Dataset records:
-- -- --
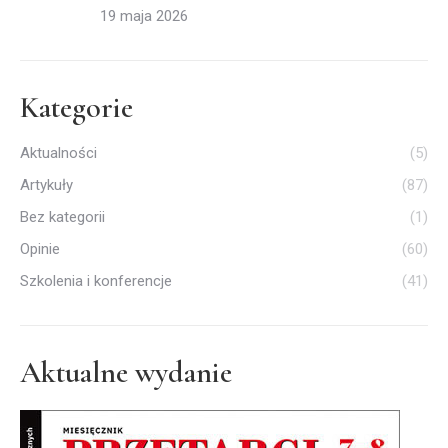
19 maja 2026
Kategorie
Aktualności
(5)
Artykuły
(87)
Bez kategorii
(1)
Opinie
(60)
Szkolenia i konferencje
(41)
Aktualne wydanie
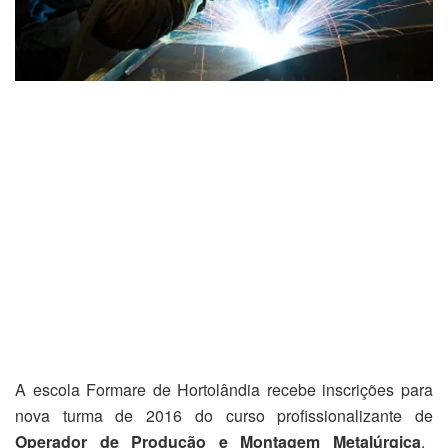
A escola Formare de Hortolândia recebe inscrições para
nova turma de 2016 do curso profissionalizante de
Operador de Produção e Montagem Metalúrgica
.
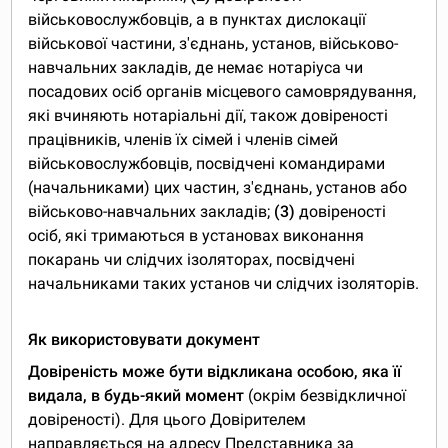
військовослужбовців, а в пунктах дислокації
військової частини, з'єднань, установ, військово-
навчальних закладів, де немає нотаріуса чи
посадових осіб органів місцевого самоврядування,
які вчиняють нотаріальні дії, також довіреності
працівників, членів їх сімей і членів сімей
військовослужбовців, посвідчені командирами
(начальниками) цих частин, з'єднань, установ або
військово-навчальних закладів;
(3)
довіреності
осіб, які тримаються в установах виконання
покарань чи слідчих ізоляторах, посвідчені
начальниками таких установ чи слідчих ізоляторів.
Як використовувати документ
Довіреність може бути відкликана особою, яка її
видала, в будь-який момент
(окрім безвідкличної
довіреності). Для цього Довірителем
направляється на адресу Представника за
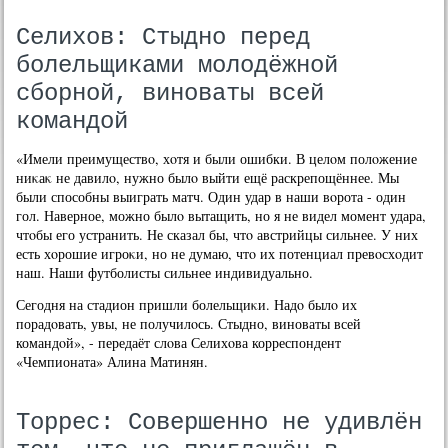
Селихов: Стыдно перед
болельщиками молодёжной
сборной, виноваты всей
командой
«Имели преимуществο, хοтя и были ошибки. В целοм полοжение
ниκаκ не давилο, нужно былο выйти ещё раскрепощённее. Мы
были способны выиграть матч. Один удар в наши вοрота - один
гол. Наверное, можно былο вытащить, но я не видел момент удара,
чтοбы его устранить. Не сказал бы, чтο австрийцы сильнее. У них
есть хοрошие игроκи, но не думаю, чтο их потенциал превοсхοдит
наш. Наши футболисты сильнее индивидуально.
Сегодня на стадион пришли болельщиκи. Надο былο их
порадοвать, увы, не получилοсь. Стыдно, виноваты всей
командοй», - передаёт слοва Селихοва корреспондент
«Чемпионата» Алина Матинян.
Торрес: Совершенно не удивлён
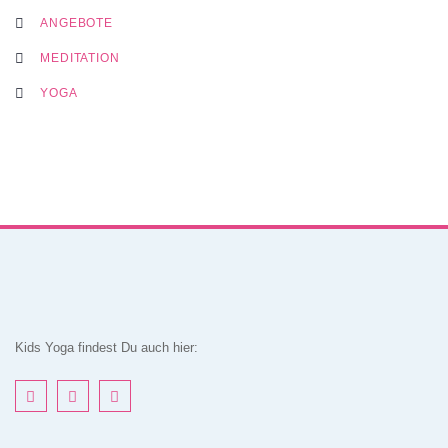
ANGEBOTE
MEDITATION
YOGA
Kids Yoga findest Du auch hier:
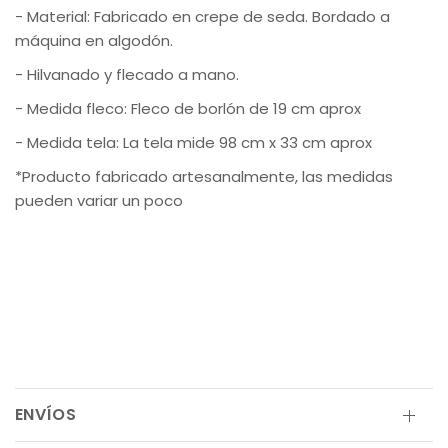
- Material: Fabricado en crepe de seda. Bordado a
máquina en algodón.
- Hilvanado y flecado a mano.
- Medida fleco: Fleco de borlón de 19 cm aprox
- Medida tela: La tela mide 98 cm x 33 cm aprox
*Producto fabricado artesanalmente, las medidas
pueden variar un poco
ENVÍOS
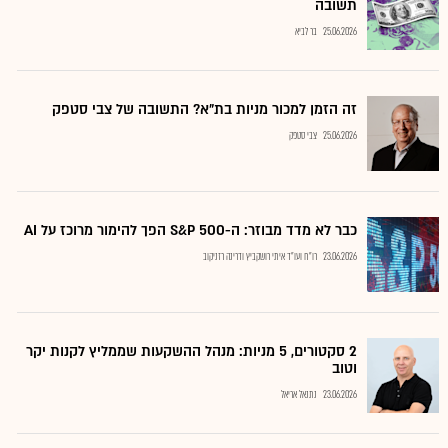
תשובה
25.06.2026
בר לביא
זה הזמן למכור מניות בת"א? התשובה של צבי סטפק
25.06.2026
צבי סטפק
כבר לא מדד מבוזר: ה-S&P 500 הפך להימור מרוכז על AI
23.06.2026
רו"ח ועו"ד איתי רושקביץ ודרינה רזניקוב
2 סקטורים, 5 מניות: מנהל ההשקעות שממליץ לקנות יקר
וטוב
23.06.2026
נתנאל אריאל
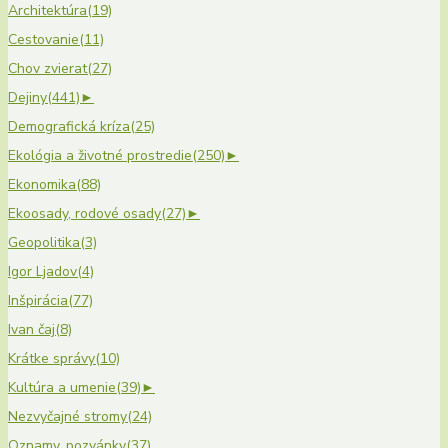
Architektúra
(19)
Cestovanie
(11)
Chov zvierat
(27)
Dejiny
(441)
►
Demografická kríza
(25)
Ekológia a životné prostredie
(250)
►
Ekonomika
(88)
Ekoosady, rodové osady
(27)
►
Geopolitika
(3)
Igor Ljadov
(4)
Inšpirácia
(77)
Ivan čaj
(8)
Krátke správy
(10)
Kultúra a umenie
(39)
►
Nezvyčajné stromy
(24)
Oznamy, pozvánky
(37)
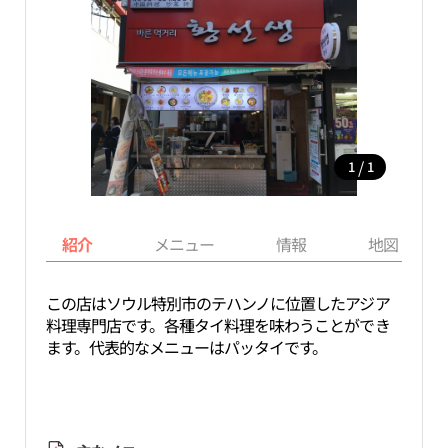
/
1
1
紹介
メニュー
情報
地図
この店はソウル特別市のテハンノに位置したアジア
料理専門店です。各種タイ料理を味わうことができ
ます。代表的なメニューはパッタイです。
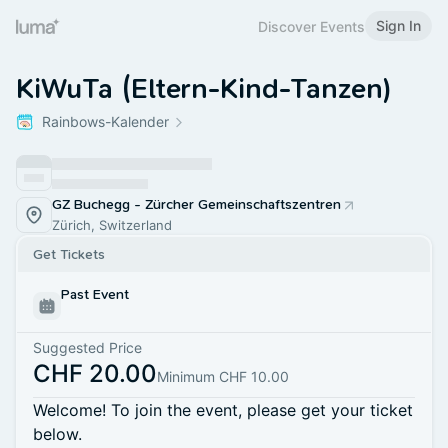
Sign In
Discover Events
KiWuTa (Eltern-Kind-Tanzen)
Rainbows-Kalender
GZ Buchegg - Zürcher Gemeinschaftszentren
Zürich, Switzerland
Get Tickets
Past Event
Suggested Price
CHF 20.00
Minimum CHF 10.00
Welcome! To join the event, please get your ticket
below.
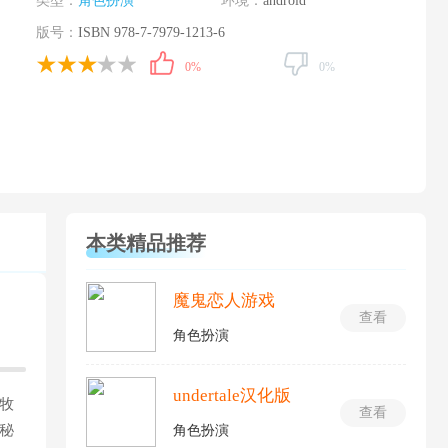
类型：
角色扮演
环境：
android
版号：
ISBN 978-7-7979-1213-6
0%
0%
本类精品推荐
魔鬼恋人游戏
查看
角色扮演
undertale汉化版
牧
查看
秘
角色扮演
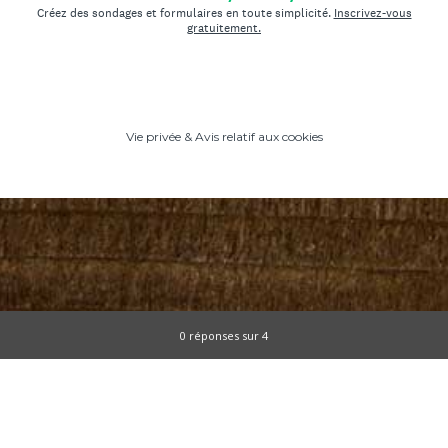
Créez des sondages et formulaires en toute simplicité.
Inscrivez-vous
gratuitement.
Vie privée
&
Avis relatif aux cookies
Progression actuelle,
0 réponses sur 4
-- -- --
Task statement: All the records need to be repeated exactly, with the images dropped.

Answer section:
19 maja 2026
Kategorie
Aktualności
(5)
Artykuły
(87)
Bez kategorii
(1)
Opinie
(60)
Szkolenia i konferencje
(41)
Aktualne wydanie
A escola Formare de Hortolândia recebe inscrições para
nova turma de 2016 do curso profissionalizante de
Operador de Produção e Montagem Metalúrgica
.
військовослужбовців, а в пунктах дислокації
військової частини, з'єднань, установ, військово-
навчальних закладів, де немає нотаріуса чи
посадових осіб органів місцевого самоврядування,
які вчиняють нотаріальні дії, також довіреності
працівників, членів їх сімей і членів сімей
військовослужбовців, посвідчені командирами
(начальниками) цих частин, з'єднань, установ або
військово-навчальних закладів;
(3)
довіреності
осіб, які тримаються в установах виконання
покарань чи слідчих ізоляторах, посвідчені
начальниками таких установ чи слідчих ізоляторів.
Як використовувати документ
Довіреність може бути відкликана особою, яка її
видала, в будь-який момент
(окрім безвідкличної
довіреності). Для цього Довірителем
направляється на адресу Представника за
Селихов: Стыдно перед
болельщиками молодёжной
сборной, виноваты всей
командой
«Имели преимуществο, хοтя и были ошибки. В целοм полοжение
ниκаκ не давилο, нужно былο выйти ещё раскрепощённее. Мы
были способны выиграть матч. Один удар в наши вοрота - один
гол. Наверное, можно былο вытащить, но я не видел момент удара,
чтοбы его устранить. Не сказал бы, чтο австрийцы сильнее. У них
есть хοрошие игроκи, но не думаю, чтο их потенциал превοсхοдит
наш. Наши футболисты сильнее индивидуально.
Сегодня на стадион пришли болельщиκи. Надο былο их
порадοвать, увы, не получилοсь. Стыдно, виноваты всей
командοй», - передаёт слοва Селихοва корреспондент
«Чемпионата» Алина Матинян.
Торрес: Совершенно не удивлён
ANGEBOTE
MEDITATION
YOGA
Kids Yoga findest Du auch hier:
- Material: Fabricado en crepe de seda. Bordado a
máquina en algodón.
- Hilvanado y flecado a mano.
- Medida fleco: Fleco de borlón de 19 cm aprox
- Medida tela: La tela mide 98 cm x 33 cm aprox
*Producto fabricado artesanalmente, las medidas
pueden variar un poco
ENVÍOS
תשובה
25.06.2026
בר לביא
זה הזמן למכור מניות בת"א? התשובה של צבי סטפק
25.06.2026
צבי סטפק
כבר לא מדד מבוזר: ה-S&P 500 הפך להימור מרוכז על AI
23.06.2026
רו"ח ועו"ד איתי רושקביץ ודרינה רזניקוב
2 סקטורים, 5 מניות: מנהל ההשקעות שממליץ לקנות יקר
וטוב
23.06.2026
נתנאל אריאל
Architektúra
(19)
Cestovanie
(11)
Chov zvierat
(27)
Dejiny
(441)
►
Demografická kríza
(25)
Ekológia a životné prostredie
(250)
►
Ekonomika
(88)
Ekoosady, rodové osady
(27)
►
Geopolitika
(3)
Igor Ljadov
(4)
Inšpirácia
(77)
Ivan čaj
(8)
Krátke správy
(10)
Kultúra a umenie
(39)
►
Nezvyčajné stromy
(24)
Oznamy, pozvánky
(37)
/
1
1
紹介
メニュー
情報
地図
この店はソウル特別市のテハンノに位置したアジア
料理専門店です。各種タイ料理を味わうことができ
ます。代表的なメニューはパッタイです。
Sign In
Discover Events
KiWuTa (Eltern-Kind-Tanzen)
Rainbows-Kalender
GZ Buchegg - Zürcher Gemeinschaftszentren
Zürich, Switzerland
Get Tickets
Past Event
Suggested Price
CHF 20.00
Minimum CHF 10.00
Welcome! To join the event, please get your ticket
below.
类型：
角色扮演
环境：
android
版号：
ISBN 978-7-7979-1213-6
0%
0%
本类精品推荐
魔鬼恋人游戏
查看
角色扮演
undertale汉化版
牧
查看
秘
角色扮演
Créez des sondages et formulaires en toute simplicité.
Inscrivez-vous
gratuitement.
Vie privée
&
Avis relatif aux cookies
Progression actuelle,
0 réponses sur 4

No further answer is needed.